One issue with the little-endian bit order is that it is poorly compatible with the implicit prefix alignment. By “implicit prefix alignment” I mean this: Proposed change to variable-length arrays, note that it is applicable not only to arrays but to unions also.

Suppose we have a definition containing a variable-length array like this:

uint8[<8] a

Or a definition containing a union of 8 fields:

MyUnion.1.0 a

Denote the void bits v, the implicit prefix bits i, and the value bits a. The current, big-endian rule results in the following layout:

vvvvviii aaaaaaaa ...

Whereas the proposed little-endian rule results in the following layout:

iiivvvvv aaaaaaaa ...

Observe that only the former (i.e., current format) is equivalent to:

iiiiiiii aaaaaaaa ...

Only the current format allows implementations to substitute a pattern like voidX + [u]intY with [u]int(X+Y).

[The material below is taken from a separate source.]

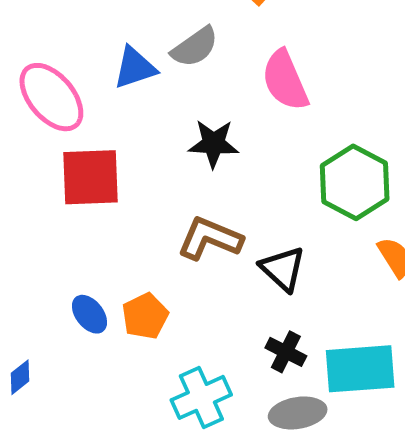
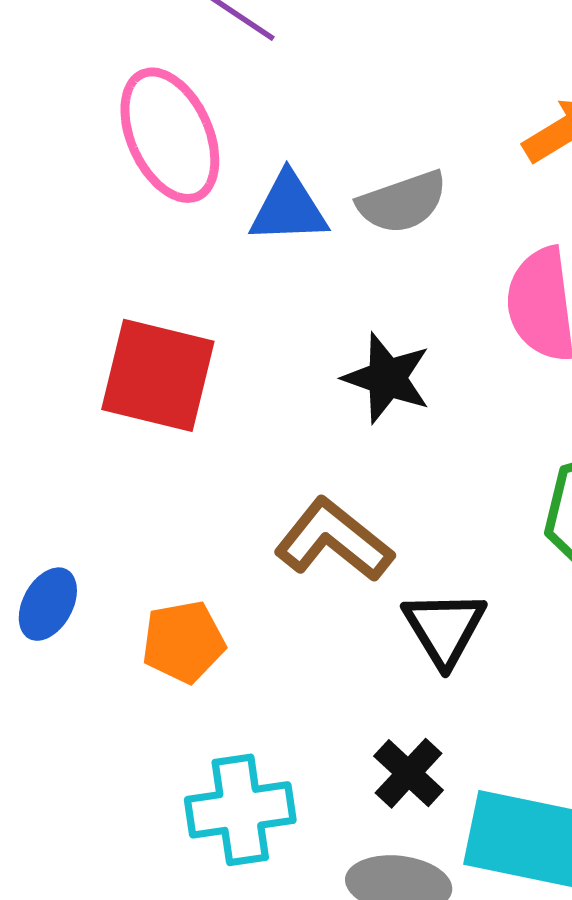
pink ellipse: (51, 97) -> (170, 135), moved
blue ellipse: (90, 314) -> (48, 604), moved, turned 51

This is not a major advantage, obviously, but the gains of the little-endian format are not high either.

As a reference, here is an implementation of the little-endian format in PyUAVCAN: https://github.com/UAVCAN/pyuavcan/pull/99

But in that section ( it states:

Octet 1 is transmitted first and octet k is transmitted last. Hence the bit sequence is transferred as follows across the network:

b7, b6, …, b0, b15, …, b8, …

So we do see that CANopen is little-endian for bytes but if bit 7 is first in the first octet and bit 15 is first in the second octet how does it follow that CANopen is little-endian for bits?

In the example b = b0 .. b9 = 0011 1000 this means the least-significant-byte (1st octet: 0x1C) would be transferred as such:

| bit number | 7 | 6 | 5 | 4 | 3 | 2 | 1 | 0 |
| value      | 0 | 0 | 0 | 1 | 1 | 1 | 0 | 0 |

The most-significant-bit was transferred first here.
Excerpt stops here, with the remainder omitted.